▶ **MATERIAL TO PROCESS**
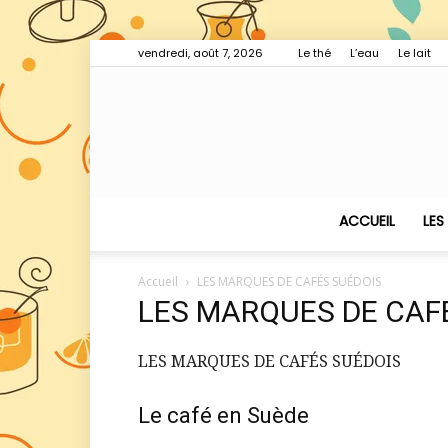
vendredi, août 7, 2026
Le thé
L’eau
Le lait
ACCUEIL
LES
Accueil
LES MARQUES DE CAFÉS SUÉDOIS
LES MARQUES DE CAF
LES MARQUES DE CAFÉS SUÉDOIS
Le café en Suède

▶ **EXERCISE GOAL**
Leaving the pictures out, output the material exactly as it appears.

▶ **ANSWER BOX**
vendredi, août 7, 2026
Le thé
L’eau
Le lait
ACCUEIL
LES
Accueil
LES MARQUES DE CAFÉS SUÉDOIS
LES MARQUES DE CAF
LES MARQUES DE CAFÉS SUÉDOIS
Le café en Suède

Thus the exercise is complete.